▶ [Goal of the exercise]
The records follow. Give them all back exactly.

#### Supplied material ####

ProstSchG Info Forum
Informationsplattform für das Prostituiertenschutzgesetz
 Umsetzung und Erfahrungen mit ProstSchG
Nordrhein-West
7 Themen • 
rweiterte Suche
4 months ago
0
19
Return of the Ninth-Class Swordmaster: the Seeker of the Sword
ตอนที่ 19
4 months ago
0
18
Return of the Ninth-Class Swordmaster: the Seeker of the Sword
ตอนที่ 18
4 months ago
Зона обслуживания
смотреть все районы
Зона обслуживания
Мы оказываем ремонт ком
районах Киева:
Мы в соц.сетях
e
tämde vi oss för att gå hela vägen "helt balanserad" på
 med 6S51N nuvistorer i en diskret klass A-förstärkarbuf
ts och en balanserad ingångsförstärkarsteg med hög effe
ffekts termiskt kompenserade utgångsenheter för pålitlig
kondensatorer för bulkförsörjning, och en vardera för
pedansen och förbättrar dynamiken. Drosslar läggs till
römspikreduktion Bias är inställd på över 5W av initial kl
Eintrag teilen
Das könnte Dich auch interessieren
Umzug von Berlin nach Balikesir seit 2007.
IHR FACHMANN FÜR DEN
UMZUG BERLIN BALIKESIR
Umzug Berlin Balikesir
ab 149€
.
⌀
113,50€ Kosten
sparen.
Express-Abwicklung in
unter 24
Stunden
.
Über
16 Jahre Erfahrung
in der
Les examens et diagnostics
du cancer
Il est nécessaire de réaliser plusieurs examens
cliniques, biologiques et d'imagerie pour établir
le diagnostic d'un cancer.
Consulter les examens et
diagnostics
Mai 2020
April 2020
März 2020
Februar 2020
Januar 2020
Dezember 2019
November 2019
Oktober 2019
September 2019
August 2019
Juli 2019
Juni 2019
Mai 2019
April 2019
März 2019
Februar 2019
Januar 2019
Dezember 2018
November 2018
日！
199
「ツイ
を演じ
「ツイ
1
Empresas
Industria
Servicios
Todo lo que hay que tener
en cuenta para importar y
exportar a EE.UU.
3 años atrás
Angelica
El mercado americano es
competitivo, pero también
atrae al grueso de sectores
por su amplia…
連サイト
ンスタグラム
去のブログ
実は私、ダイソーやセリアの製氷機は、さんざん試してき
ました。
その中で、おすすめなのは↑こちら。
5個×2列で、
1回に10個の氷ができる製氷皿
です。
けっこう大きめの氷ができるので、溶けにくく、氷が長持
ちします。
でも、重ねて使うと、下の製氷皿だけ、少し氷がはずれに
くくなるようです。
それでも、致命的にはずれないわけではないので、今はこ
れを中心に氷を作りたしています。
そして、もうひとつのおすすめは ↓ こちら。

####

▶ [Exercise answer]
ProstSchG Info Forum
Informationsplattform für das Prostituiertenschutzgesetz
 Umsetzung und Erfahrungen mit ProstSchG
Nordrhein-West
7 Themen • 
rweiterte Suche
4 months ago
0
19
Return of the Ninth-Class Swordmaster: the Seeker of the Sword
ตอนที่ 19
4 months ago
0
18
Return of the Ninth-Class Swordmaster: the Seeker of the Sword
ตอนที่ 18
4 months ago
Зона обслуживания
смотреть все районы
Зона обслуживания
Мы оказываем ремонт ком
районах Киева:
Мы в соц.сетях
e
tämde vi oss för att gå hela vägen "helt balanserad" på
 med 6S51N nuvistorer i en diskret klass A-förstärkarbuf
ts och en balanserad ingångsförstärkarsteg med hög effe
ffekts termiskt kompenserade utgångsenheter för pålitlig
kondensatorer för bulkförsörjning, och en vardera för
pedansen och förbättrar dynamiken. Drosslar läggs till
römspikreduktion Bias är inställd på över 5W av initial kl
Eintrag teilen
Das könnte Dich auch interessieren
Umzug von Berlin nach Balikesir seit 2007.
IHR FACHMANN FÜR DEN
UMZUG BERLIN BALIKESIR
Umzug Berlin Balikesir
ab 149€
.
⌀
113,50€ Kosten
sparen.
Express-Abwicklung in
unter 24
Stunden
.
Über
16 Jahre Erfahrung
in der
Les examens et diagnostics
du cancer
Il est nécessaire de réaliser plusieurs examens
cliniques, biologiques et d'imagerie pour établir
le diagnostic d'un cancer.
Consulter les examens et
diagnostics
Mai 2020
April 2020
März 2020
Februar 2020
Januar 2020
Dezember 2019
November 2019
Oktober 2019
September 2019
August 2019
Juli 2019
Juni 2019
Mai 2019
April 2019
März 2019
Februar 2019
Januar 2019
Dezember 2018
November 2018
日！
199
「ツイ
を演じ
「ツイ
1
Empresas
Industria
Servicios
Todo lo que hay que tener
en cuenta para importar y
exportar a EE.UU.
3 años atrás
Angelica
El mercado americano es
competitivo, pero también
atrae al grueso de sectores
por su amplia…
連サイト
ンスタグラム
去のブログ
実は私、ダイソーやセリアの製氷機は、さんざん試してき
ました。
その中で、おすすめなのは↑こちら。
5個×2列で、
1回に10個の氷ができる製氷皿
です。
けっこう大きめの氷ができるので、溶けにくく、氷が長持
ちします。
でも、重ねて使うと、下の製氷皿だけ、少し氷がはずれに
くくなるようです。
それでも、致命的にはずれないわけではないので、今はこ
れを中心に氷を作りたしています。
そして、もうひとつのおすすめは ↓ こちら。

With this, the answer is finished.